Jeanette Chippington: OBE
Jeanette Chippington believes her late father David will have been looking down on her this week and enjoying the moment after the 51-yearold was awarded an OBE for her services to canoeing.
This summer Chippington won bronze in the VL2 class at the Tokyo Paralympics, taking her medal haul to 14 from the seven Games she’s competed at dating back to Seoul in 1988.
She initially started as a swimmer and won medals in the pool at Seoul, Barcelona, Atlanta, Sydney and Athens before returning to a new sport of paracanoeing after a 12-year hiatus for the Rio Games in 2016 where she won gold in the KL1 event.
She said this week that the OBE is in part recognition for her success in paracanoe but also her longevity in Paralympic sport.
But she added that none of it would have been possible without the support of her parents.
“It’s amazing isn’t it?” she said. “It’s recognition of the fact that I’ve now been to seven Paralympic Games and have won a medal at every single one.
“Even I have to pinch myself because it’s incredible to have achieved that.
“I was the oldest GB team member for the Paralympics in Tokyo and to win a medal in a strength sport as well, it’s even more of an achievement.
“I couldn’t believe it when I received the letter because you can’t tell anybody.
“It didn’t really sink in until New Year’s Eve when I saw that only a few people got OBEs. That’s when it really sunk in and I’m extremely proud.”
She added: “My dad saw me get my MBE and that was an extremely proud moment. I know he would have been so proud of this.
“My mum is still around but she wouldn’t have known what was going on because of her dementia.

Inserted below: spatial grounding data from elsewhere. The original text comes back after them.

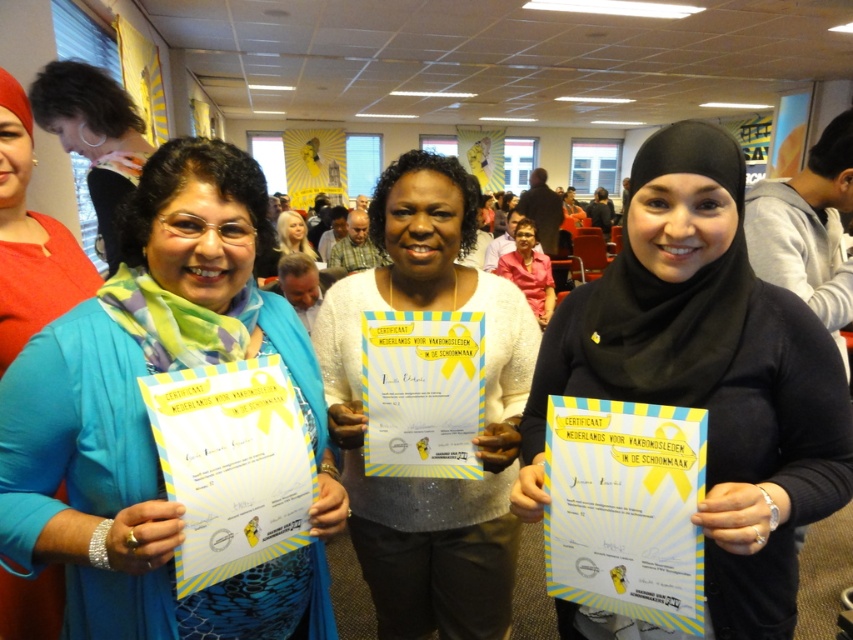 Is pink fabric shirt at center wider than blonde hair at center?

In fact, pink fabric shirt at center might be narrower than blonde hair at center.

Between point (526, 227) and point (299, 221), which one is positioned behind?

Point (299, 221)

The height and width of the screenshot is (640, 853). I want to click on pink fabric shirt at center, so click(x=529, y=269).

Who is shorter, blue fabric scarf at left or pink fabric shirt at center?

pink fabric shirt at center

Between blue fabric scarf at left and pink fabric shirt at center, which one has more height?

Standing taller between the two is blue fabric scarf at left.

This screenshot has width=853, height=640. What are the coordinates of `blue fabric scarf at left` in the screenshot? It's located at (122, 496).

Does blue fabric scarf at left have a smaller size compared to matte black hijab at center?

Correct, blue fabric scarf at left occupies less space than matte black hijab at center.

Who is positioned more to the right, blue fabric scarf at left or matte black hijab at center?

From the viewer's perspective, matte black hijab at center appears more on the right side.

You are a GUI agent. You are given a task and a screenshot of the screen. Output one action in this format:
    pyautogui.click(x=<x>, y=<y>)
    Task: Click on the blue fabric scarf at left
    This screenshot has width=853, height=640.
    Given the screenshot: What is the action you would take?
    pyautogui.click(x=122, y=496)

Identify the location of blue fabric scarf at left. (122, 496).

“Quite a few people have messaged and said that your mum and dad would have been so proud. It’s nice that they’ve messaged to say that as I could never have done it without them (her parents). I couldn’t have got to training without them driving me there in my early career and as the years went on, they played a huge part. The support was always there, and they always came to watch me. It’s such a shame that my dad’s not around to see this but I’m sure he’ll be looking down and watching this and seeing what’s going on.
“The comments from people get to you a bit. They bring a tear to your eye.”